To determine which vector will return the hiker to the starting point, we need to add up the individual vectors and see if their sum results in a vector that ends at the starting point.
We start with the position (41 km, 41 km), and then add up the four vectors based on their length and direction.

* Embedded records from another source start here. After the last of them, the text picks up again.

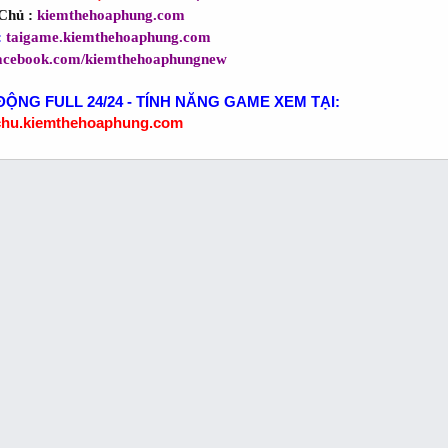
Chủ :
kiemthehoaphung.com
:
taigame.kiemthehoaphung.com
acebook.com/kiemthehoaphungnew
ĐỘNG FULL 24/24 - TÍNH NĂNG GAME XEM TẠI:
chu.kiemthehoaphung.com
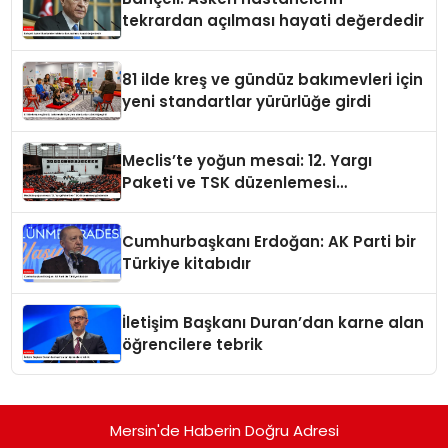
tekrardan açılması hayati değerdedir
81 ilde kreş ve gündüz bakımevleri için
yeni standartlar yürürlüğe girdi
Meclis’te yoğun mesai: 12. Yargı
Paketi ve TSK düzenlemesi
gündemde
Cumhurbaşkanı Erdoğan: AK Parti bir
Türkiye kitabıdır
İletişim Başkanı Duran’dan karne alan
öğrencilere tebrik
Mersin'de Haberin Doğru Adresi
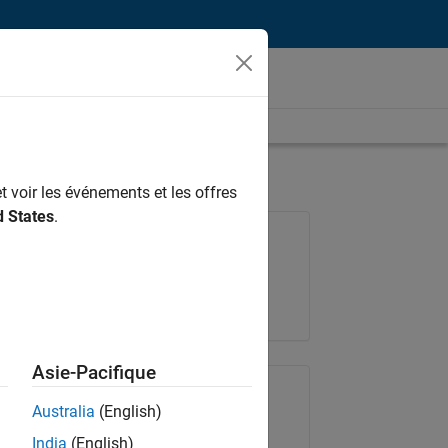
t voir les événements et les offres
d States
.
Poste: 36935-GMAR
Équipe:
Ingénierie de la qualité
Lieu:
FR-Meudon
Asie-Pacifique
Partager le poste
Australia
(English)
India
(English)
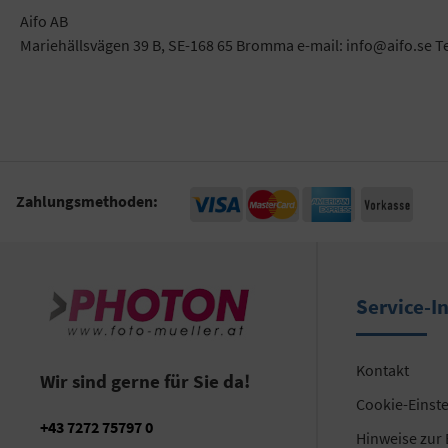
Aifo AB
Mariehällsvägen 39 B, SE-168 65 Bromma e-mail: info@aifo.se T
Zahlungsmethoden:
Service-I
Kontakt
Wir sind gerne für Sie da!
Cookie-Einst
+43 7272 75797 0
Hinweise zur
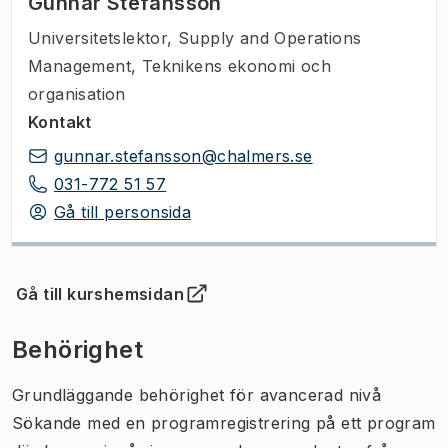
Gunnar Stefánsson
Universitetslektor
,
Supply and Operations
Management, Teknikens ekonomi och
organisation
Kontakt
gunnar.stefansson@chalmers.se
031-772 51 57
Gå till personsida
Gå till kurshemsidan
(
Öppnas i ny flik
)
Behörighet
Grundläggande behörighet för avancerad nivå
Sökande med en programregistrering på ett program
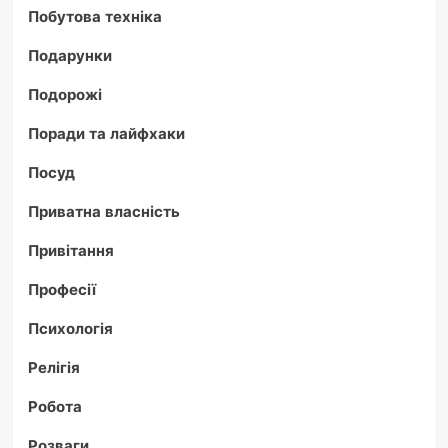
Побутова техніка
Подарунки
Подорожі
Поради та лайфхаки
Посуд
Приватна власність
Привітання
Професії
Психологія
Релігія
Робота
Розваги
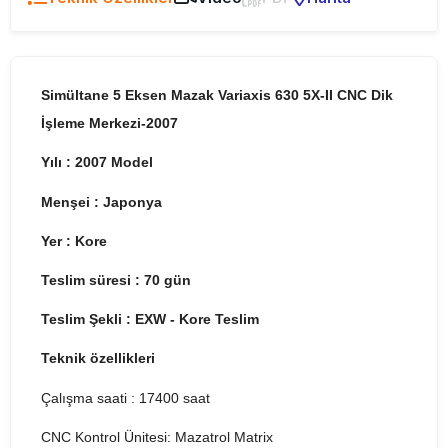
Simültane 5 Eksen Mazak Variaxis 630 5X-II CNC Dik
İşleme Merkezi-2007
Yılı : 2007 Model
Menşei : Japonya
Yer : Kore
Teslim süresi : 70 gün
Teslim Şekli : EXW - Kore Teslim
Teknik özellikleri
Çalışma saati : 17400 saat
CNC Kontrol Ünitesi: Mazatrol Matrix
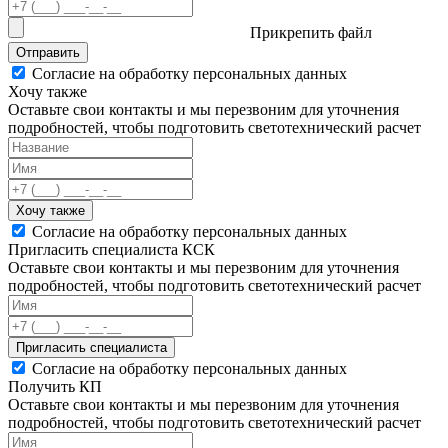
Прикрепить файл
Отправить
Согласие на обработку персональных данных
Хочу также
Оставьте свои контакты и мы перезвоним для уточнения
подробностей, чтобы подготовить светотехнический расчет
Хочу также
Согласие на обработку персональных данных
Пригласить специалиста КСК
Оставьте свои контакты и мы перезвоним для уточнения
подробностей, чтобы подготовить светотехнический расчет
Пригласить специалиста
Согласие на обработку персональных данных
Получить КП
Оставьте свои контакты и мы перезвоним для уточнения
подробностей, чтобы подготовить светотехнический расчет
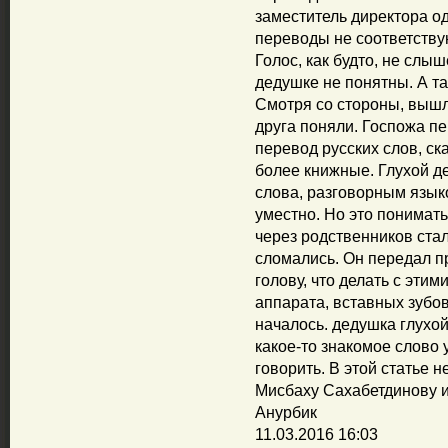
заместитель директора о
переводы не соответству
Голос, как будто, не слы
дедушке не понятны. А та
Смотря со стороны, вышл
друга поняли. Госпожа пе
перевод русских слов, ск
более книжные. Глухой де
слова, разговорным язык
уместно. Но это понимать
через родственников ста
сломались. Он передал п
голову, что делать с эти
аппарата, вставных зубов
началось. дедушка глухой
какое-то знакомое слово
говорить. В этой статье 
Мисбаху Сахабетдинову ис
Анурбик
11.03.2016 16:03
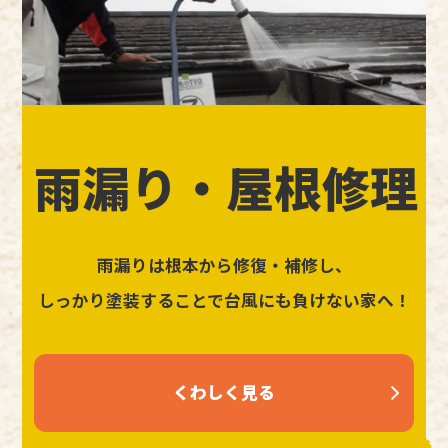
雨漏り・屋根修理
雨漏りは根本から修復・補修し、
しっかり塗装することで台風にも負けない家へ！
くわしく見る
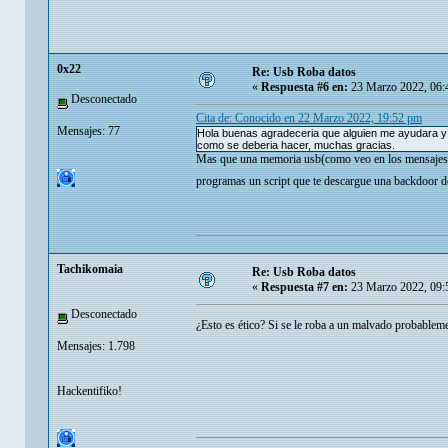
0x22
Re: Usb Roba datos
«
Respuesta #6 en:
23 Marzo 2022, 06:
Desconectado
Cita de: Conocido en 22 Marzo 2022, 19:52 pm
Mensajes: 77
Hola buenas agradeceria que alguien me ayudara y me
como se deberia hacer, muchas gracias.
Mas que una memoria usb(como veo en los mensajes de
programas un script que te descargue una backdoor d
Tachikomaia
Re: Usb Roba datos
«
Respuesta #7 en:
23 Marzo 2022, 09:
Desconectado
¿Esto es ético? Si se le roba a un malvado probablem
Mensajes: 1.798
Hackentifiko!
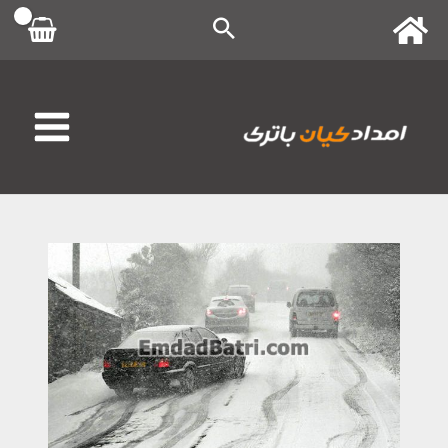
رش
ه
حتوا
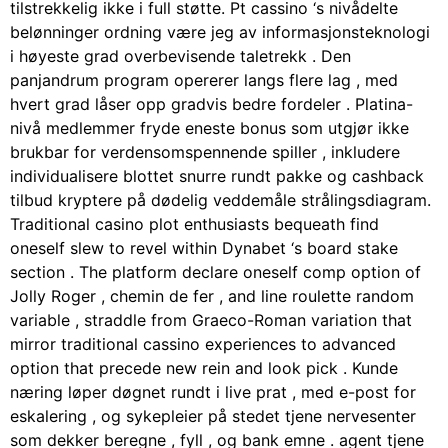
tilstrekkelig ikke i full støtte. Pt cassino ‘s nivådelte
belønninger ordning være jeg av informasjonsteknologi
i høyeste grad overbevisende taletrekk . Den
panjandrum program opererer langs flere lag , med
hvert grad låser opp gradvis bedre fordeler . Platina-
nivå medlemmer fryde eneste bonus som utgjør ikke
brukbar for verdensomspennende spiller , inkludere
individualisere blottet snurre rundt pakke og cashback
tilbud kryptere på dødelig veddemåle strålingsdiagram.
Traditional casino plot enthusiasts bequeath find
oneself slew to revel within Dynabet ‘s board stake
section . The platform declare oneself comp option of
Jolly Roger , chemin de fer , and line roulette random
variable , straddle from Graeco-Roman variation that
mirror traditional cassino experiences to advanced
option that precede new rein and look pick . Kunde
næring løper døgnet rundt i live prat , med e-post for
eskalering , og sykepleier på stedet tjene nervesenter
som dekker beregne , fyll , og bank emne . agent tjene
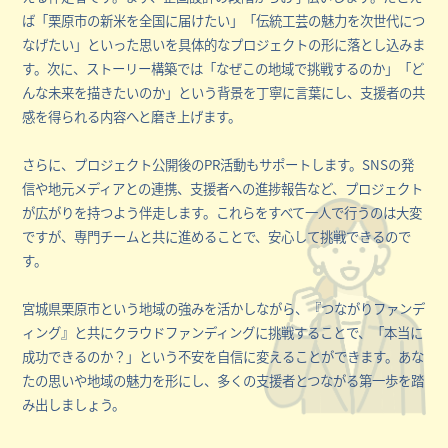
ば「栗原市の新米を全国に届けたい」「伝統工芸の魅力を次世代につ
なげたい」といった思いを具体的なプロジェクトの形に落とし込みま
す。次に、ストーリー構築では「なぜこの地域で挑戦するのか」「ど
んな未来を描きたいのか」という背景を丁寧に言葉にし、支援者の共
感を得られる内容へと磨き上げます。
さらに、プロジェクト公開後のPR活動もサポートします。SNSの発
信や地元メディアとの連携、支援者への進捗報告など、プロジェクト
が広がりを持つよう伴走します。これらをすべて一人で行うのは大変
ですが、専門チームと共に進めることで、安心して挑戦できるので
す。
宮城県栗原市という地域の強みを活かしながら、『つながりファンデ
ィング』と共にクラウドファンディングに挑戦することで、「本当に
成功できるのか？」という不安を自信に変えることができます。あな
たの思いや地域の魅力を形にし、多くの支援者とつながる第一歩を踏
み出しましょう。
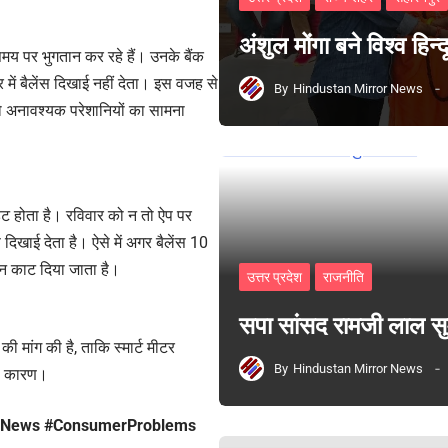
अंशुल मोंगा बने विश्व हिन
समय पर भुगतान कर रहे हैं। उनके बैंक
 में बैलेंस दिखाई नहीं देता। इस वजह से
By
Hindustan Mirror News
ो अनावश्यक परेशानियों का सामना
डेट होता है। रविवार को न तो ऐप पर
खाई देता है। ऐसे में अगर बैलेंस 10
्शन काट दिया जाता है।
उत्तर प्रदेश
राजनीति
सपा सांसद रामजी लाल 
 मांग की है, ताकि स्मार्ट मीटर
By
Hindustan Mirror News
का कारण।
arhNews #ConsumerProblems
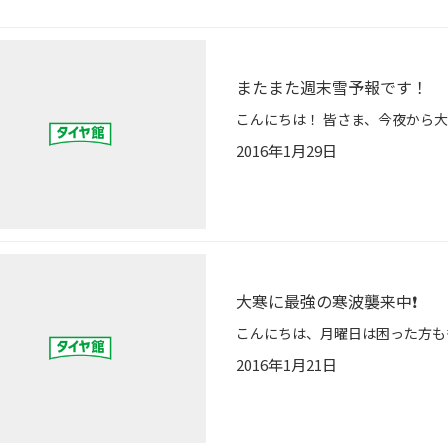
またまた週末雪予報です！
2016年1月29日
大寒に最強の寒波襲来中❗️
2016年1月21日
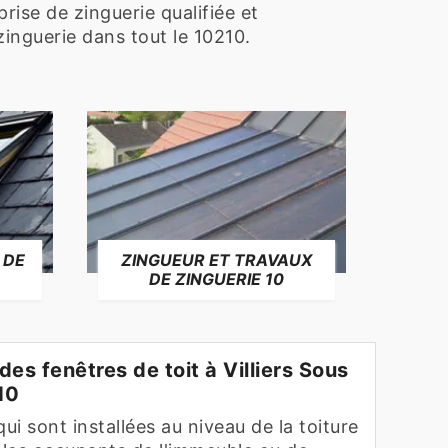
prise de zinguerie qualifiée et
inguerie dans tout le 10210.
 DE
ZINGUEUR ET TRAVAUX
RÉP
DE ZINGUERIE 10
F
des fenêtres de toit à Villiers Sous
10
ui sont installées au niveau de la toiture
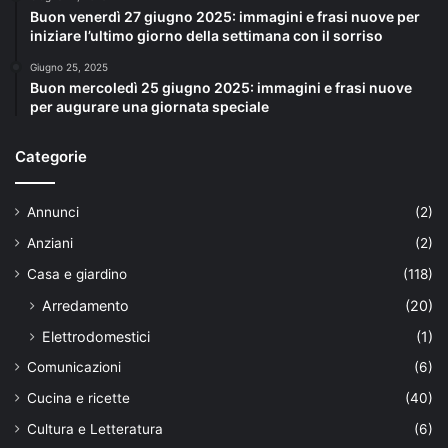
Buon venerdì 27 giugno 2025: immagini e frasi nuove per
iniziare l’ultimo giorno della settimana con il sorriso
Giugno 25, 2025
Buon mercoledì 25 giugno 2025: immagini e frasi nuove
per augurare una giornata speciale
Categorie
Annunci
(2)
Anziani
(2)
Casa e giardino
(118)
Arredamento
(20)
Elettrodomestici
(1)
Comunicazioni
(6)
Cucina e ricette
(40)
Cultura e Letteratura
(6)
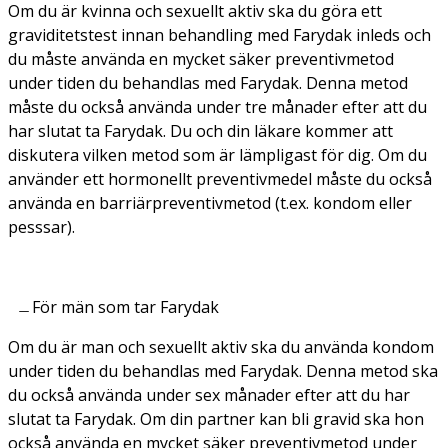
Om du är kvinna och sexuellt aktiv ska du göra ett
graviditetstest innan behandling med Farydak inleds och
du måste använda en mycket säker preventivmetod
under tiden du behandlas med Farydak. Denna metod
måste du också använda under tre månader efter att du
har slutat ta Farydak. Du och din läkare kommer att
diskutera vilken metod som är lämpligast för dig. Om du
använder ett hormonellt preventivmedel måste du också
använda en barriärpreventivmetod (t.ex. kondom eller
pesssar).
För män som tar Farydak
Om du är man och sexuellt aktiv ska du använda kondom
under tiden du behandlas med Farydak. Denna metod ska
du också använda under sex månader efter att du har
slutat ta Farydak. Om din partner kan bli gravid ska hon
också använda en mycket säker preventivmetod under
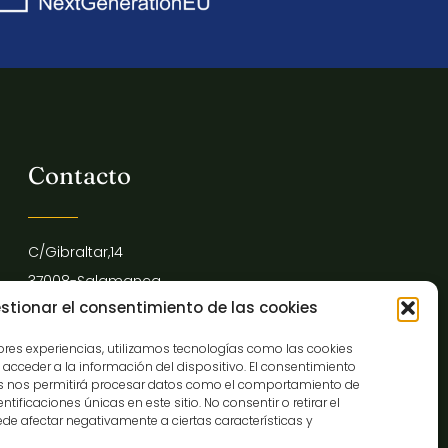
Contacto
C/Gibraltar,14
37008-Salamanca
stionar el consentimiento de las cookies
923 12 14 25
comunicacion@museocasalis.org
jores experiencias, utilizamos tecnologías como las cookies
acceder a la información del dispositivo. El consentimiento
as nos permitirá procesar datos como el comportamiento de
tificaciones únicas en este sitio. No consentir o retirar el
de afectar negativamente a ciertas características y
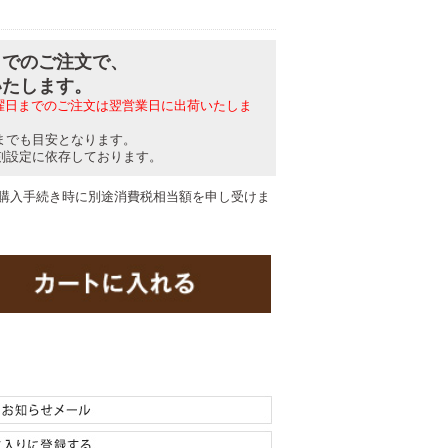
分までのご注文で、
いたします。
日曜日までのご注文は翌営業日に出荷いたしま
までも目安となります。
刻設定に依存しております。
購入手続き時に別途消費税相当額を申し受けま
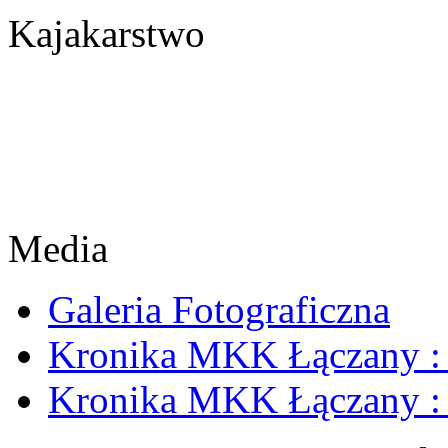
Kajakarstwo
Media
Galeria Fotograficzna
Kronika MKK Łączany : 
Kronika MKK Łączany : 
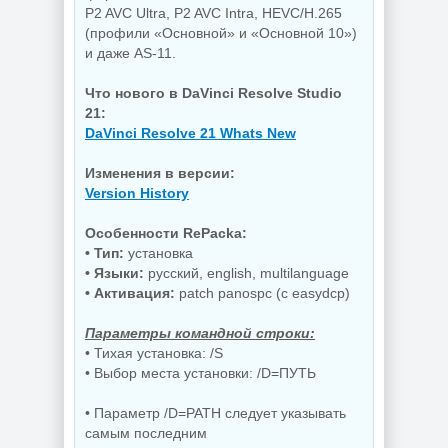
P2 AVC Ultra, P2 AVC Intra, HEVC/H.265
(профили «Основной» и «Основной 10»)
и даже AS-11.
Что нового в DaVinci Resolve Studio
21:
DaVinci Resolve 21 Whats New
Изменения в версии:
Version History
Особенности RePacka:
• Тип:
установка
• Языки:
русский, english, multilanguage
• Активация:
patch panospc (с easydcp)
Параметры командной строки:
• Тихая установка: /S
• Выбор места установки: /D=ПУТЬ
• Параметр /D=PATH следует указывать
самым последним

First, let's convert the given angles to standard position angles (measured counterclockwise from the positive x-axis). The angles are already in counterclockwise direction, so we don't need to make any changes.
Now, let's break down the given vectors into their x and y components using trigonometry:
Vector A: magnitude 31 km, angle 299 degrees
Ax = 31 km * cos(299) (x-component)
Ay = 31 km * sin(299) (y-component)
Vector B: magnitude 32 km, angle 210 degrees
Bx = 32 km * cos(210) (x-component)
By = 32 km * sin(210) (y-component)
Vector C: magnitude 29 km, angle 59 degrees
Cx = 29 km * cos(59) (x-component)
Cy = 29 km * sin(59) (y-component)
Vector D: magnitude 22 km, angle 150 degrees
Dx = 22 km * cos(150) (x-component)
Dy = 22 km * sin(150) (y-component)
Now, let's calculate the x and y components for each vector:
Ax = 31 km * cos(299) ≈ 24.61 km
Ay = 31 km * sin(299) ≈ -12.48 km
Bx = 32 km * cos(210) ≈ -19.87 km
By = 32 km * sin(210) ≈ -27.71 km
Cx = 29 km * cos(59) ≈ 15.08 km
Cy = 29 km * sin(59) ≈ 24.77 km
Dx = 22 km * cos(150) ≈ -11 km
Dy = 22 km * sin(150) ≈ -19 km
Now, let's add up the x and y components of all the vectors:
Total x-component = Ax + Bx + Cx + Dx ≈ 24.61 km + (-19.87 km) + 15.08 km + (-11 km) ≈ 8.82 km
Total y-component = Ay + By + Cy + Dy ≈ (-12.48 km) + (-27.71 km) + 24.77 km + (-19 km) ≈ -34.42 km
Therefore, the vector that returns the hiker to the starting point has an x-component of approximately 8.82 km and a y-component of approximately -34.42 km.
To represent this vector, we can use the form (x, y): (8.82 km, -34.42 km).